Légumes : meilleurs crus ou cuits ?

Manger ses aliments crus. Voilà la tendance du moment, surtout en ce qui concerne les légumes. On lit de plus en plus d’articles vantant les mérites du cru. Une alimentation de ce type permettrait de préserver les apports nutritionnels des légumes. Alors, ruons-nous sur les légumes crus ? Pas si vite…

La cuisson, oui mais…

Les cuissons à hautes températures sont rarement conseillées dans le cadre d’une alimentation saine. Les légumes n’échappent pas à la règle. Outre le caractère toxique des éléments carbonisés, la cuisson détériore une bonne partie des vitamines, nutriments et enzymes des légumes. Or, l’apport d’enzymes par l’alimentation est primordial dans le cadre d’une bonne santé. Ceux-ci favorisent la bonne digestion et l’élimination des toxines. Aussi, la cuisson n’est pas un ennemi, pour peu qu’on évite l’excès du carbonisé, et qu’on privilégie la cuisson vapeur.

Manger cru, c’est mastiquer plus

Un des avantages de manger des légumes crus, c’est qu’ils sont bien entendu plus durs à la dent que les légumes cuits. Ainsi, ils vous obligeront à mastiquer plus longtemps. Or, la mastication a de nombreuses vertus. Elle facilite le travail de l’estomac. C’est ainsi dire adieu au fameux coup de barre d’après repas, dû à une suractivité de l’estomac. De plus, la mastication dispose d’un effet rassasiant. Lors d’une mastication prolongée, le corps sécrète une hormone coupe-faim, l’histamine. Manger lentement provoquera donc une sensation de satiété.
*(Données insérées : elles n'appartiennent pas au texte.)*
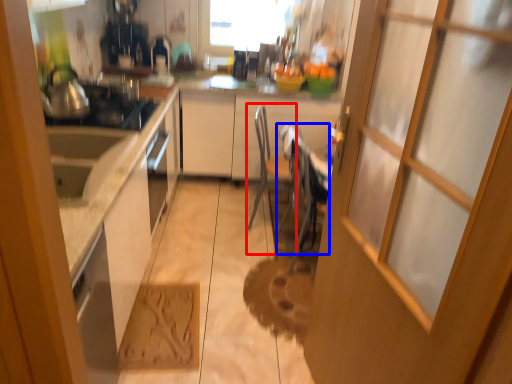 Question: Which object is closer to the camera taking this photo, chair (highlighted by a red box) or chair (highlighted by a blue box)?

Choices:
 (A) chair
 (B) chair

Answer: (B)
Certains légumes sont meilleurs cuits

On ne peut parler des légumes de manière générale. Il faut faire une distinction entre ceux qu’on peut manger crus, et ceux qui, cuits, se révèlent meilleurs. Voici quatre aliments ou types d’aliments qu’il convient de manger cuit.
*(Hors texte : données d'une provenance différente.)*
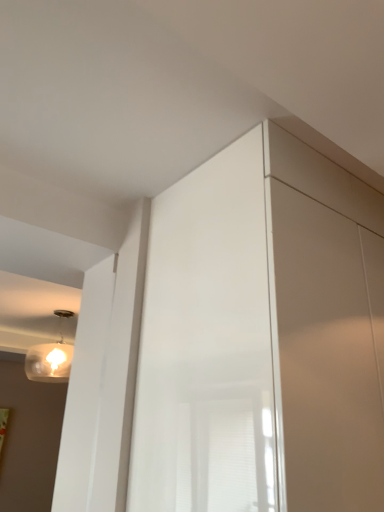 What do you see at coordinates (51, 357) in the screenshot? I see `matte glass lamp at upper left` at bounding box center [51, 357].

This screenshot has height=512, width=384. I want to click on matte glass lamp at upper left, so click(51, 357).

This screenshot has height=512, width=384. What do you see at coordinates (208, 347) in the screenshot? I see `glossy white screen door at center` at bounding box center [208, 347].

In order to click on glossy white screen door at center in this screenshot , I will do `click(208, 347)`.

Identify the location of matte glass lamp at upper left. Image resolution: width=384 pixels, height=512 pixels. (51, 357).

Considering the positions of objects glossy white screen door at center and matte glass lamp at upper left in the image provided, who is more to the right, glossy white screen door at center or matte glass lamp at upper left?

glossy white screen door at center.

Which object is closer to the camera taking this photo, glossy white screen door at center or matte glass lamp at upper left?

Positioned in front is glossy white screen door at center.

Is point (271, 468) closer or farther from the camera than point (50, 357)?

Point (271, 468) is positioned closer to the camera compared to point (50, 357).

From the image's perspective, between glossy white screen door at center and matte glass lamp at upper left, which one is located above?

glossy white screen door at center is shown above in the image.

Consider the image. From a real-world perspective, is glossy white screen door at center over matte glass lamp at upper left?

No, from a real-world perspective, glossy white screen door at center is not above matte glass lamp at upper left.

Is glossy white screen door at center wider than matte glass lamp at upper left?

Yes.

Does glossy white screen door at center have a lesser height compared to matte glass lamp at upper left?

No.

Looking at the image, does glossy white screen door at center seem bigger or smaller compared to matte glass lamp at upper left?

Considering their sizes, glossy white screen door at center takes up more space than matte glass lamp at upper left.

Is matte glass lamp at upper left surrounded by glossy white screen door at center?

No.

Is the surface of glossy white screen door at center in direct contact with matte glass lamp at upper left?

glossy white screen door at center is not next to matte glass lamp at upper left, and they're not touching.

Is glossy white screen door at center looking in the opposite direction of matte glass lamp at upper left?

Yes, glossy white screen door at center's orientation is away from matte glass lamp at upper left.

How far apart are glossy white screen door at center and matte glass lamp at upper left?

glossy white screen door at center and matte glass lamp at upper left are 7.44 feet apart from each other.

This screenshot has height=512, width=384. Find the location of `screen door lying in front of the matte glass lamp at upper left`. screen door lying in front of the matte glass lamp at upper left is located at coordinates (208, 347).

In the image, is matte glass lamp at upper left on the left side or the right side of glossy white screen door at center?

Clearly, matte glass lamp at upper left is on the left of glossy white screen door at center in the image.

Which object is closer to the camera taking this photo, matte glass lamp at upper left or glossy white screen door at center?

glossy white screen door at center.

Which point is more forward, (x=61, y=343) or (x=139, y=395)?

Positioned in front is point (x=139, y=395).

From the image's perspective, does matte glass lamp at upper left appear higher than glossy white screen door at center?

No, from the image's perspective, matte glass lamp at upper left is not above glossy white screen door at center.

From the picture: From a real-world perspective, is matte glass lamp at upper left positioned under glossy white screen door at center based on gravity?

Incorrect, from a real-world perspective, matte glass lamp at upper left is higher than glossy white screen door at center.

Which object is wider, matte glass lamp at upper left or glossy white screen door at center?

Wider between the two is glossy white screen door at center.

Who is taller, matte glass lamp at upper left or glossy white screen door at center?

Standing taller between the two is glossy white screen door at center.

Is matte glass lamp at upper left smaller than glossy white screen door at center?

Indeed, matte glass lamp at upper left has a smaller size compared to glossy white screen door at center.

From the picture: Which is correct: matte glass lamp at upper left is inside glossy white screen door at center, or outside of it?

matte glass lamp at upper left exists outside the volume of glossy white screen door at center.

From the picture: Is matte glass lamp at upper left directly adjacent to glossy white screen door at center?

No, matte glass lamp at upper left is not beside glossy white screen door at center.

Is glossy white screen door at center at the back of matte glass lamp at upper left?

Yes, matte glass lamp at upper left is facing away from glossy white screen door at center.

In the scene shown: How many degrees apart are the facing directions of matte glass lamp at upper left and glossy white screen door at center?

The angle between the facing direction of matte glass lamp at upper left and the facing direction of glossy white screen door at center is 172 degrees.

Locate an element on the screen. screen door that is under the matte glass lamp at upper left (from a real-world perspective) is located at coordinates (208, 347).

The image size is (384, 512). I want to click on lamp above the glossy white screen door at center (from a real-world perspective), so (x=51, y=357).

This screenshot has height=512, width=384. Identify the location of lamp on the left of glossy white screen door at center. (51, 357).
–       la tomate : acidifiante lorsqu’elle est consommée crue, elle voit son taux de lycophène augmenter à la cuisson. Or selon des études de la Harvard Medical School, ce phytonutriment antioxydant diminue les risques de cancer et de crise cardiaque.
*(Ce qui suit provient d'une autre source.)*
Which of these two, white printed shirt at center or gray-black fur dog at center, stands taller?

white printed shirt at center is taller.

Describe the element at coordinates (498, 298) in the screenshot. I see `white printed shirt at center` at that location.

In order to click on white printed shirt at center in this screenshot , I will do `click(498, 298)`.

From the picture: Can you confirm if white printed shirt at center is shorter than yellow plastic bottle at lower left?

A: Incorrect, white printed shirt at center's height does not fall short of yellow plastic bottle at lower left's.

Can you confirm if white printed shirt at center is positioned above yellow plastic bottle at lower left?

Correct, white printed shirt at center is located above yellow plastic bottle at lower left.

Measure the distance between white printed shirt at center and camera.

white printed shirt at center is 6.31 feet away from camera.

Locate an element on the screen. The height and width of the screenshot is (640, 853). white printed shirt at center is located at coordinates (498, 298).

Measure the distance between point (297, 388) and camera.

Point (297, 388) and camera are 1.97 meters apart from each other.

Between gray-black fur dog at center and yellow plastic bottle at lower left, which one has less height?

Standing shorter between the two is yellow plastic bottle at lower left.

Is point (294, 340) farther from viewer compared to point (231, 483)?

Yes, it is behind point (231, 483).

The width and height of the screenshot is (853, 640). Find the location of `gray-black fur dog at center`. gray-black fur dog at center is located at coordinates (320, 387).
–       la carotte : elle, perd sa paroi cellulaire à la cuisson. Ainsi l’organisme absorbe plus facilement les antioxydants carotenoïdes.

–       les légumes à feuille : ils contiennent de l’acide oxalique, freinant l’absorption de fer et de calcium. Une cuisson permet d’éviter ce désagrément.

–       les légumes crucifères (la roquette, le brocoli, le chou frisé, le chou-fleur, le chou, le navet, le chou vert, le bok choy, le chou de Bruxelles, le radis, la rutabaga, et le cresson) : riches en glucosinolates ils peuvent favoriser l’hypothyroïdie. La cuisson est dans ce cas une solution pour éviter les désagréments de ce dérèglement : prise de poids, fatigue généralisée, mains et pieds froids, libido en berne, cheveux secs.

Pas besoin de devenir crudito-rigide !

En définitive, tout est affaire de mesure. Ajoutez-y une cuillerée de bon sens, et le tour est joué. Par exemple, chez certaines personnes, la crudité provoque des problèmes de digestion. Il ne s’agit donc pas, dans ce cas, de refuser une cuisson par dogmatisme forcené. Mais préférez dans tous les cas la cuisson vapeur, qui permet de conserver au maximum les qualités nutritionnelles des aliments.